Effetto “hikikomori”. Enrico è un Leopardi del XX secolo. Come il poeta di Recanati si recluse nella biblioteca di famiglia per i suoi anni di “studio matto e disperatissimo”, Enrico ha cercato di dissolvere le sue paure online. Chiudendosi in camera. Ingrassando. Rifiutando di andare a scuola. E restando connesso per 16 ore al giorno.

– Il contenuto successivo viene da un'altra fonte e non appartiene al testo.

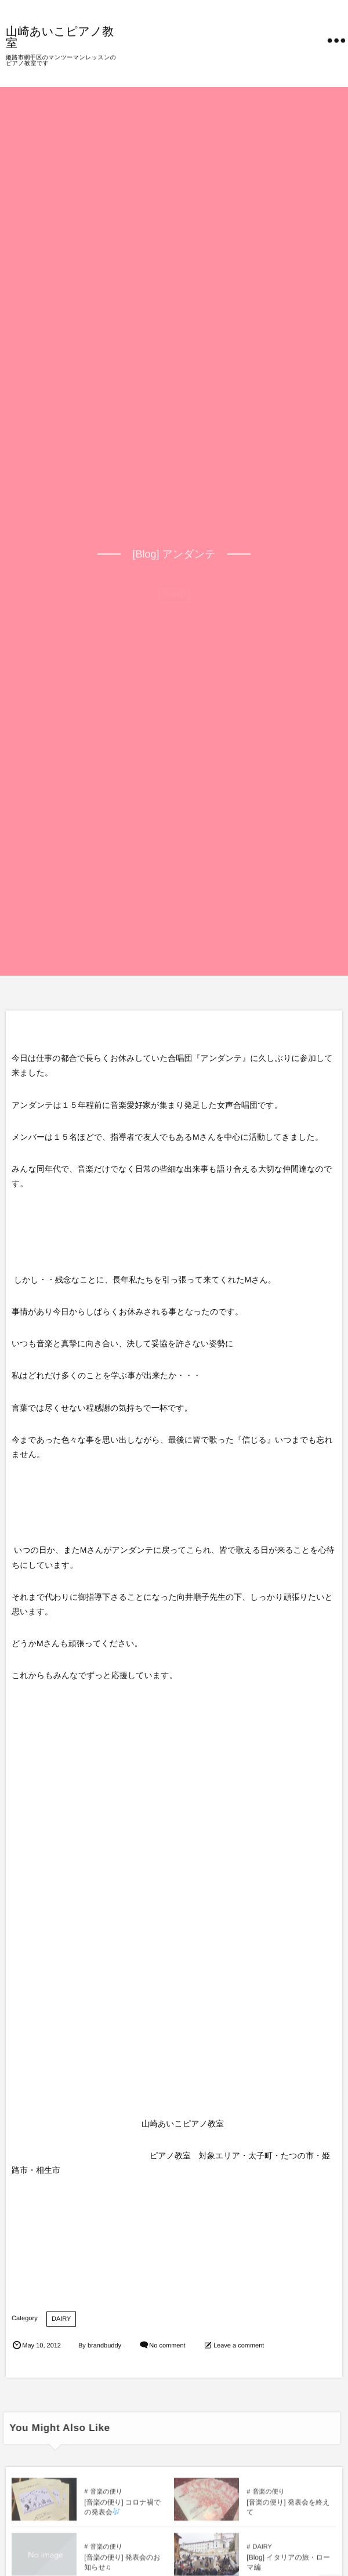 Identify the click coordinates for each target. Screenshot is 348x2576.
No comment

Enrico è il protagonista di Il banco vuoto (FrancoAngeli), uscito dalla penna di Antonio Piotti, professore di filosofia e psicoterapeuta del gruppo Minotauro, che di giovani come Enrico ne ha incontrati un bel po’. In Giappone, dove sono un milione (quasi fosse un contagio, e alcuni sono già quarantenni), li chiamano hikikomori, “reclusi”. Gli psichiatri occidentali preferiscono parlare di “ritiro sociale acuto”. Quasi sempre provocato da un senso di inadeguatezza e da un malessere profondo, rispetto alle richieste della società. «Viviamo in un mondo di ideali narcisistici che esasperano le difficoltà degli adolescenti. Perfino i genitori, più vittime che colpevoli, rincorrono l’ideale di figli perfetti, fisicamente e socialmente “adeguati”, anche sul piano sessuale», spiega Piotti. Dati recenti stimano che ben l’1% dei ragazzi è dipendente da Internet, cioè resta connesso 8-10 ore al giorno. Tra questi ci sono gli ultrautilizzatori, che online effettuano una massa enorme di collegamenti con altre persone, e i reclusi, molto più preoccupanti perché usano Internet in solitudine, per ascoltare musica, giocare, surfare in rete, creare avatar. Sempre senza contatti, reali o virtuali, con altri. Eremiti dentro Internet. La dipendenza in questi casi non è il problema ma l’effetto di un disagio più profondo, Internet diventa il rifugio in un mondo “altro” senza il quale alcuni ragazzi potrebbero perfino compiere scelte estreme. Come il suicidio. Un genitore cosa può fare? Piotti consiglia di “insegnare ai figli a fallire”: «Un atteggiamento materno troppo narcisistico, di eccessiva esaltazione del figlio, è controproducente. La madre deve essere un “porto” dove vai quando stai male, che ti ascolta e non sarà mai delusa da te, anche se hai fatto una cosa terribile. E il padre deve saper smitizzare, aiutarti a comprendere che nella vita non sempre si ha successo, che accetta di mostrarsi con le sue fragilità, senza nasconderle». Nessuno è perfetto, insomma. Nessuno è normale.